* _REQUIRED WORK_: Find the line below that contains "https://hisardepolama.com". Transcribe it and every line after it exactly, adding nothing.

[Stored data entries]
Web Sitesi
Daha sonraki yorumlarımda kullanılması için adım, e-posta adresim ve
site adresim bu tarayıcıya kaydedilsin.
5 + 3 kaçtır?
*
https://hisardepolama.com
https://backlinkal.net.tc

* _RESPONSE_:
https://hisardepolama.com
https://backlinkal.net.tc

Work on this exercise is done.